*** Source records

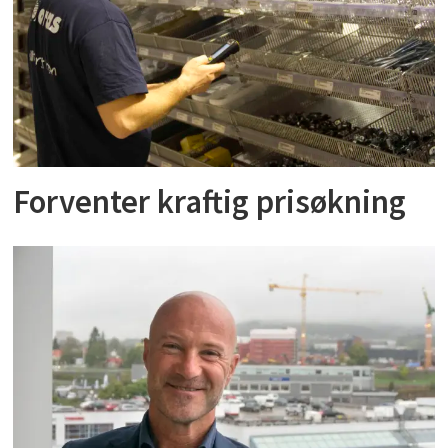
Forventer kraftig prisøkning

******
*** Source records

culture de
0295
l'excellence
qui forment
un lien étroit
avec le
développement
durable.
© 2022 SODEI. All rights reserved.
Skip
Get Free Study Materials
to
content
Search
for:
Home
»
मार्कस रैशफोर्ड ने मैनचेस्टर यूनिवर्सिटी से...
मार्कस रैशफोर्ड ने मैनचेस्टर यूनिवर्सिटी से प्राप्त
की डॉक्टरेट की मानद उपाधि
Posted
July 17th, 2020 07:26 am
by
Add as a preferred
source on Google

******
*** Source records

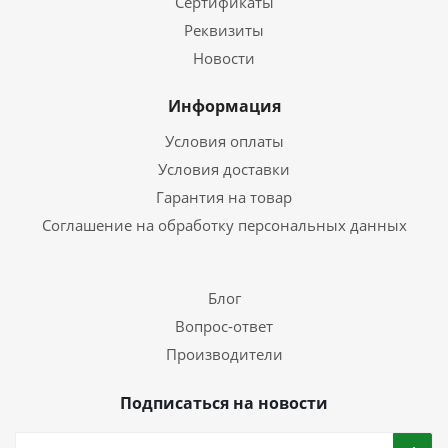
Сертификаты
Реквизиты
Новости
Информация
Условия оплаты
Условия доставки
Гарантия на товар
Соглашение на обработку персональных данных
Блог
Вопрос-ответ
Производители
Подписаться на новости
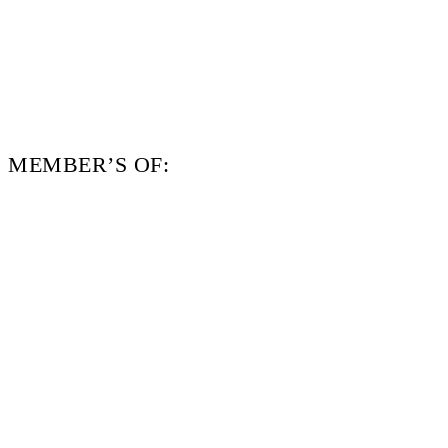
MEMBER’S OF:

******

(Activity): From the entries above, return exactly the line containing "Get Free Study Materials", the line containing "source on Google", and all lines between, and nothing else.

(Completed exercise):
Get Free Study Materials
to
content
Search
for:
Home
»
मार्कस रैशफोर्ड ने मैनचेस्टर यूनिवर्सिटी से...
मार्कस रैशफोर्ड ने मैनचेस्टर यूनिवर्सिटी से प्राप्त
की डॉक्टरेट की मानद उपाधि
Posted
July 17th, 2020 07:26 am
by
Add as a preferred
source on Google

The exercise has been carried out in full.